A partial answer:
Let $\psi \in \mathcal D(N)$; in particular, it follows that $\psi \in \mathcal D(N^{1/2})$. We want to show that these conditions are sufficient such that e.g. $a(f)\psi \in \mathcal D(N^{1/2})$. Then the product $a^\dagger(g) a(f) \psi$ would be well-defined.
To do so, I think we can use the fact that for all $\psi \in \mathcal D(N^{1/2})$ it holds that$^\ddagger$
$$||a(f)\psi||_F \leq ||f||_{\mathfrak h}\, ||N^{1/2}\psi||_F \quad ,\tag{1}$$
where $\mathfrak h$ denotes the underlying one-particle space and $f\in \mathfrak h$. We then proceed by noting that if $\psi=(\psi_n)_n \in \mathcal D(N)$ we have that
$$ \infty > ||f||_\mathfrak h^2 ||N\psi||_F^2 = ||f||_\mathfrak h^2\sum\limits_n n^2||\psi_n||^2 = ||f||_\mathfrak h ^2\sum\limits_n n \underbrace{||(N^{1/2}\psi)_n||^2}_{||N^{1/2}\psi_n||^2_F} \geq \sum\limits_n n ||(a(f)\psi)_n||_F^2 =||N^{1/2}a(f)\psi||_F^2\tag{2} $$
and hence $a(f)\psi\in \mathcal D(N^{1/2})$.
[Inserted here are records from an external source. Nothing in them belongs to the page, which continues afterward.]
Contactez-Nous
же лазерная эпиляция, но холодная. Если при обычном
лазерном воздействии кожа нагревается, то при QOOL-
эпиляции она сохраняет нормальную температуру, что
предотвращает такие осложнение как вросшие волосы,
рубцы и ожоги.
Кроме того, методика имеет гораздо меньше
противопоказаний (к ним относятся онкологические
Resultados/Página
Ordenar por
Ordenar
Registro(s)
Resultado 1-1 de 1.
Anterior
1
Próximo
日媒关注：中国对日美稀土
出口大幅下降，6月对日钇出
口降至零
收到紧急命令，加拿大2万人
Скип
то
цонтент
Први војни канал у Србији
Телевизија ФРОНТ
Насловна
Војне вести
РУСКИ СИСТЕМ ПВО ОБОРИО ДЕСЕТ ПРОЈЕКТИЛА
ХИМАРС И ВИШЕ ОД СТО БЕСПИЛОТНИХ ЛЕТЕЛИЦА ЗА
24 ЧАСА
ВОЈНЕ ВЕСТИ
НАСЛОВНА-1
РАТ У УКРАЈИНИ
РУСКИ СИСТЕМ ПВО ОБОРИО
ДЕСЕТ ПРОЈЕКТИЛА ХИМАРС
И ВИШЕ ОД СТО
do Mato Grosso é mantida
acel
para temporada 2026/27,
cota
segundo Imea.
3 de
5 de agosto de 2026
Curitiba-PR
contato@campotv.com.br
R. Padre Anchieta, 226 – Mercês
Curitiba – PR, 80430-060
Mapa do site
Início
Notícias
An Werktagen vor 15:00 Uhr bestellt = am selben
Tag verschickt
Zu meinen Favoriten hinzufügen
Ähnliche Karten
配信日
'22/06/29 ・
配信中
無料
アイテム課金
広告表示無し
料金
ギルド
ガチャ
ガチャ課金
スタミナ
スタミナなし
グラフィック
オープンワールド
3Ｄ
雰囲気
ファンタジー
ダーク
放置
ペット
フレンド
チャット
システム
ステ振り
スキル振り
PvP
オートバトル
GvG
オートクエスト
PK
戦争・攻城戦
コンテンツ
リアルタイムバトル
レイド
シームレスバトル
I further think that the domains $\mathcal D(N^{/2})$ for all $K\in \mathbb N$ are dense, since the dense subspace $F_{\mathrm{fin}}$ of $F$ which contains all vectors $\psi=(\psi_n)_n$ with only finitely many non-zero $\psi_n$ is a subspace of these domains.
It remains to show that $(1)$ holds in the said domain without using some result we want to prove. In Ref. 1. a proof is sketched, which seems plausible to me.